Saved data entries

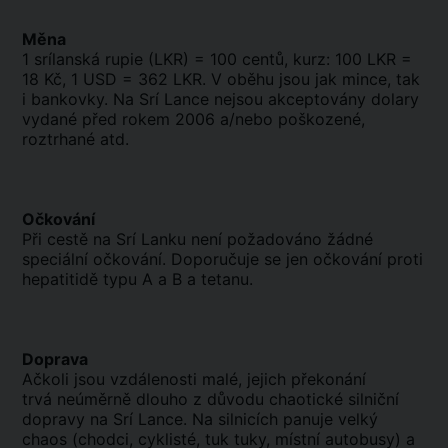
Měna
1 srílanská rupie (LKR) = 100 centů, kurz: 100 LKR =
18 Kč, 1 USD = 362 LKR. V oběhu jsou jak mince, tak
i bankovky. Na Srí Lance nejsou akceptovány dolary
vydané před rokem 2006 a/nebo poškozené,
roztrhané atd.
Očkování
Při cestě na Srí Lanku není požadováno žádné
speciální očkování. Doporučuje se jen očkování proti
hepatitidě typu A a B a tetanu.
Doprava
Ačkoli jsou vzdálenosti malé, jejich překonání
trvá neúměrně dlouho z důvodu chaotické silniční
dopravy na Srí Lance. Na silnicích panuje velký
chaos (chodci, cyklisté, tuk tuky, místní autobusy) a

--

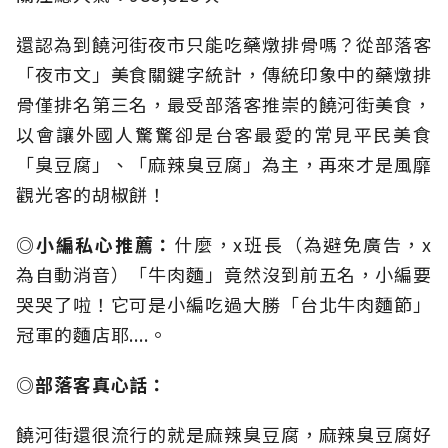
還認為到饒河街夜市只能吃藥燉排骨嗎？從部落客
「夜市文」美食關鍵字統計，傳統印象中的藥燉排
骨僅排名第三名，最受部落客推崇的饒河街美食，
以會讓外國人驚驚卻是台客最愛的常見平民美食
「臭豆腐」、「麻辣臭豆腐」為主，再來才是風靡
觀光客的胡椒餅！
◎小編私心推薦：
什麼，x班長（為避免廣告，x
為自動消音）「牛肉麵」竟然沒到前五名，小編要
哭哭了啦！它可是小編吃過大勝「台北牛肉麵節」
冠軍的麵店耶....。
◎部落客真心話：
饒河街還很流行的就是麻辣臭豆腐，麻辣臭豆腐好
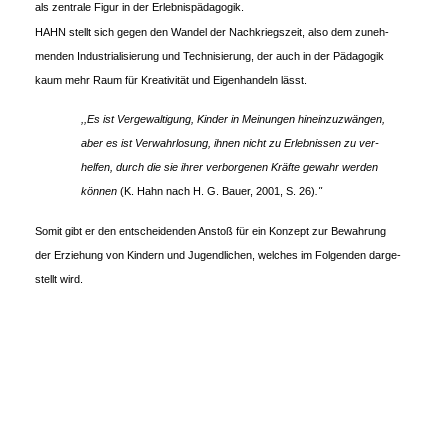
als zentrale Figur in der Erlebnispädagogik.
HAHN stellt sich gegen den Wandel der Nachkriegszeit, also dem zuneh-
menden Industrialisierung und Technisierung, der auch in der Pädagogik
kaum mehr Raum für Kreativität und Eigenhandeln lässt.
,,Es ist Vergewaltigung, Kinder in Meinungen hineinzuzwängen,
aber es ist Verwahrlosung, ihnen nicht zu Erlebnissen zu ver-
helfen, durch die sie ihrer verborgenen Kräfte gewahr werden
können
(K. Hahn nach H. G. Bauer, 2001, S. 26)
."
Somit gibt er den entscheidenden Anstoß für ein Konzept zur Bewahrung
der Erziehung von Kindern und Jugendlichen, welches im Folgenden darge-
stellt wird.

→ **YOUR TASK**: Working from the data above, extract solely the lines from the one containing "als zentrale Figur in der Erlebnispädagogik." through the one containing "stellt wird.", exactly as they appear, both included.

→ **REPLY TO THE TASK**:
als zentrale Figur in der Erlebnispädagogik.
HAHN stellt sich gegen den Wandel der Nachkriegszeit, also dem zuneh-
menden Industrialisierung und Technisierung, der auch in der Pädagogik
kaum mehr Raum für Kreativität und Eigenhandeln lässt.
,,Es ist Vergewaltigung, Kinder in Meinungen hineinzuzwängen,
aber es ist Verwahrlosung, ihnen nicht zu Erlebnissen zu ver-
helfen, durch die sie ihrer verborgenen Kräfte gewahr werden
können
(K. Hahn nach H. G. Bauer, 2001, S. 26)
."
Somit gibt er den entscheidenden Anstoß für ein Konzept zur Bewahrung
der Erziehung von Kindern und Jugendlichen, welches im Folgenden darge-
stellt wird.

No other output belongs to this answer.